[Excerpts from a dataset]
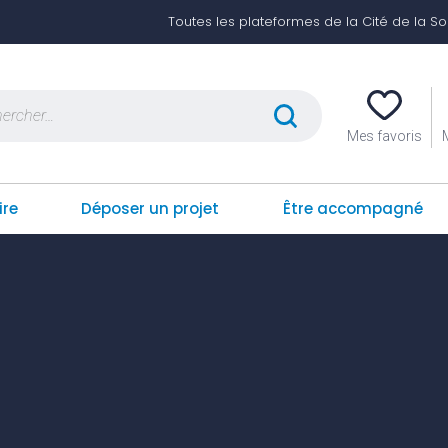
Toutes les plateformes de la Cité de la Soli
er :
Mes favoris
ire
Déposer un projet
Être accompagné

▶ [Exercise directions] Copy the entries exactly. Leave out the images.

▶ [Result for this exercise]
Toutes les plateformes de la Cité de la Soli
er :
Mes favoris
ire
Déposer un projet
Être accompagné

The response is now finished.